**What is required**
Restate the data word for word and leave the images out.

**Data section**
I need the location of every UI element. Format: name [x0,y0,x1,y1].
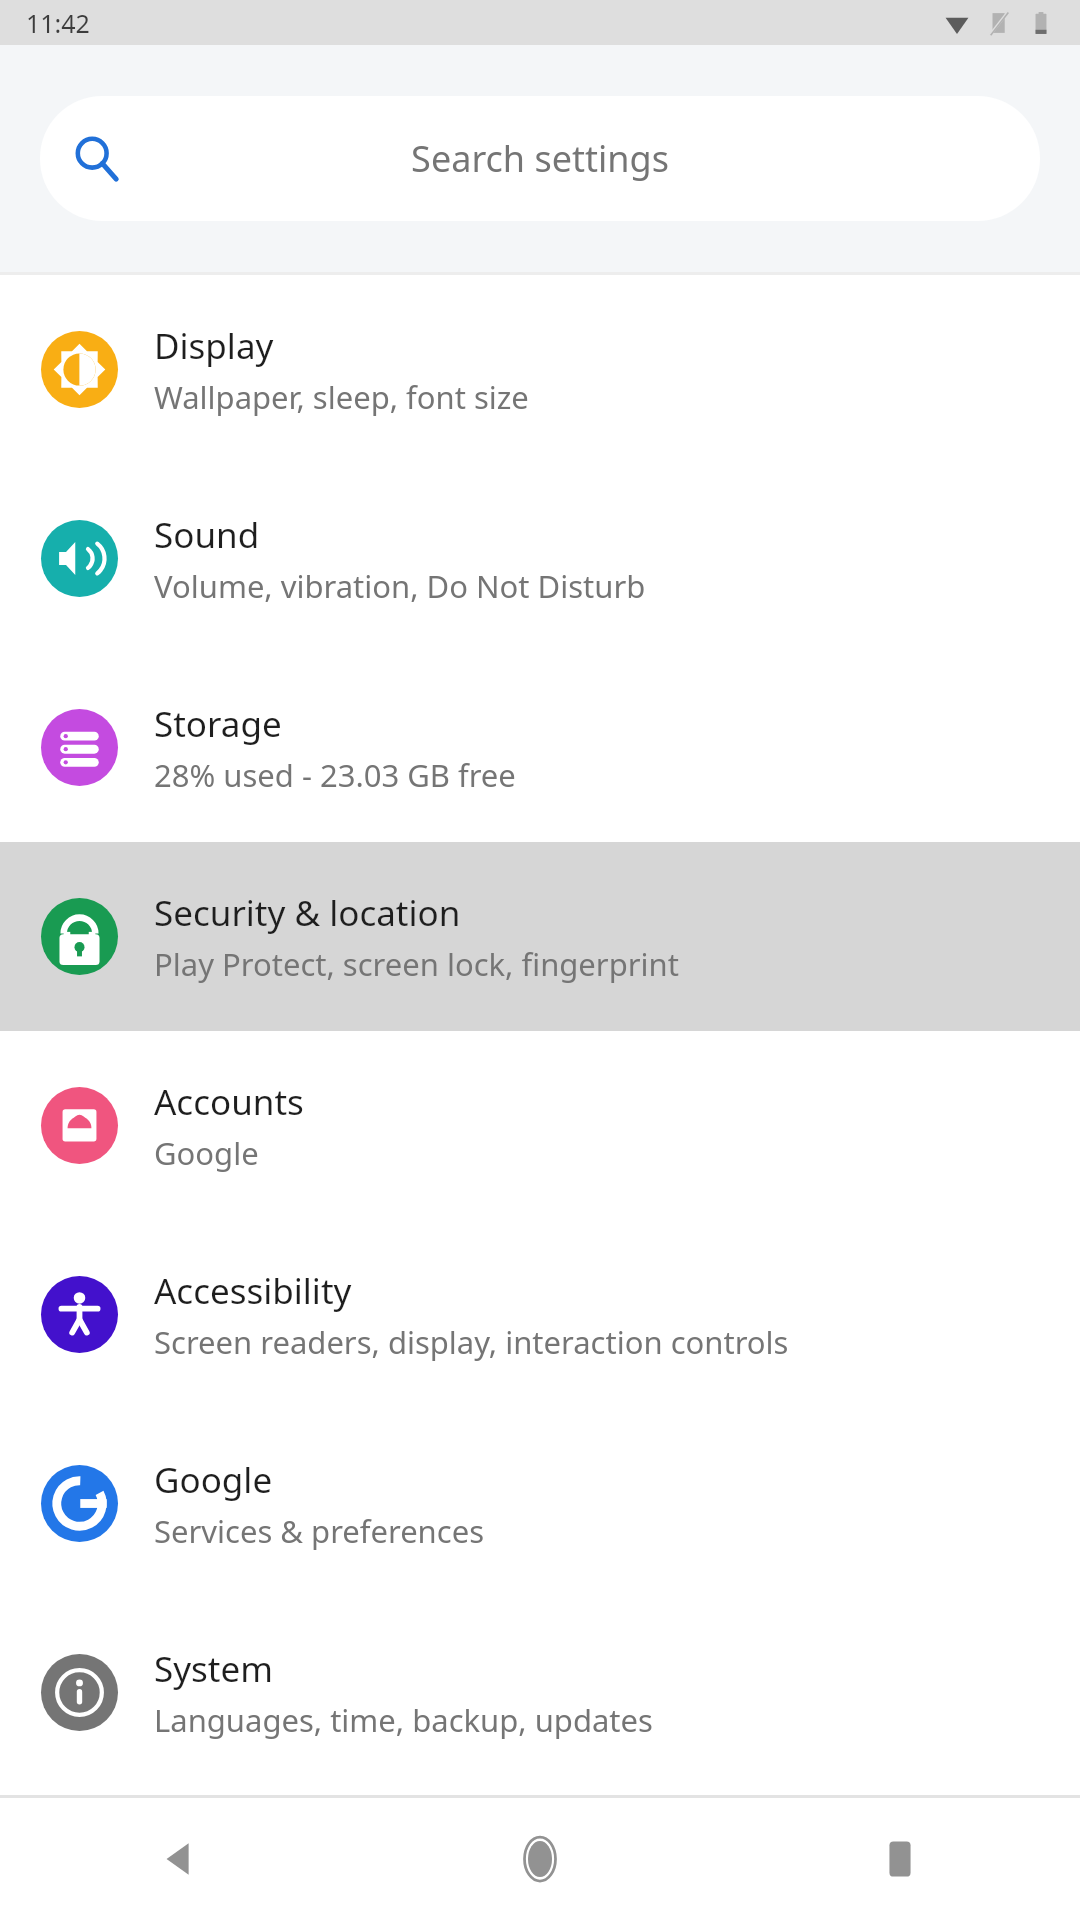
staticText: 28% used - 23.03 GB free [154,754,516,796]
staticText: Screen readers, display, interaction con… [154,1321,789,1363]
button[interactable]: Google [0,1409,1080,1598]
button[interactable]: System [0,1598,1080,1787]
staticText: System [154,1645,273,1693]
staticText: Sound [154,511,260,559]
staticText: Storage [154,700,282,748]
staticText: Services & preferences [154,1510,484,1552]
button[interactable]: Home [360,1798,720,1920]
staticText: Play Protect, screen lock, fingerprint [154,943,679,985]
staticText: Security & location [154,889,461,937]
button[interactable]: Security & location [0,842,1080,1031]
staticText: Search settings [40,134,1040,183]
staticText: Languages, time, backup, updates [154,1699,653,1741]
button[interactable]: Display [0,275,1080,464]
staticText: Accounts [154,1078,304,1126]
staticText: Volume, vibration, Do Not Disturb [154,565,646,607]
button[interactable]: Search settings [40,96,1040,221]
button[interactable]: Accessibility [0,1220,1080,1409]
staticText: Google [154,1456,273,1504]
button[interactable]: Sound [0,464,1080,653]
button[interactable]: Storage [0,653,1080,842]
staticText: Google [154,1132,259,1174]
staticText: 11:42 [26,6,90,40]
staticText: Accessibility [154,1267,352,1315]
staticText: Display [154,322,274,370]
staticText: Wallpaper, sleep, font size [154,376,529,418]
button[interactable]: Back [0,1798,360,1920]
button[interactable]: Accounts [0,1031,1080,1220]
button[interactable]: Recent apps [720,1798,1080,1920]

**Solution to this task**
I need the location of every UI element. Format: name [x0,y0,x1,y1].
staticText: 28% used - 23.03 GB free [154,754,516,796]
staticText: Screen readers, display, interaction con… [154,1321,789,1363]
button[interactable]: Google [0,1409,1080,1598]
button[interactable]: System [0,1598,1080,1787]
staticText: System [154,1645,273,1693]
staticText: Sound [154,511,260,559]
staticText: Storage [154,700,282,748]
staticText: Services & preferences [154,1510,484,1552]
button[interactable]: Home [360,1798,720,1920]
staticText: Play Protect, screen lock, fingerprint [154,943,679,985]
staticText: Security & location [154,889,461,937]
button[interactable]: Security & location [0,842,1080,1031]
staticText: Search settings [40,134,1040,183]
staticText: Languages, time, backup, updates [154,1699,653,1741]
button[interactable]: Display [0,275,1080,464]
staticText: Accounts [154,1078,304,1126]
staticText: Volume, vibration, Do Not Disturb [154,565,646,607]
button[interactable]: Search settings [40,96,1040,221]
button[interactable]: Accessibility [0,1220,1080,1409]
staticText: Google [154,1456,273,1504]
button[interactable]: Sound [0,464,1080,653]
button[interactable]: Storage [0,653,1080,842]
staticText: Google [154,1132,259,1174]
staticText: 11:42 [26,6,90,40]
staticText: Accessibility [154,1267,352,1315]
staticText: Display [154,322,274,370]
staticText: Wallpaper, sleep, font size [154,376,529,418]
button[interactable]: Back [0,1798,360,1920]
button[interactable]: Accounts [0,1031,1080,1220]
button[interactable]: Recent apps [720,1798,1080,1920]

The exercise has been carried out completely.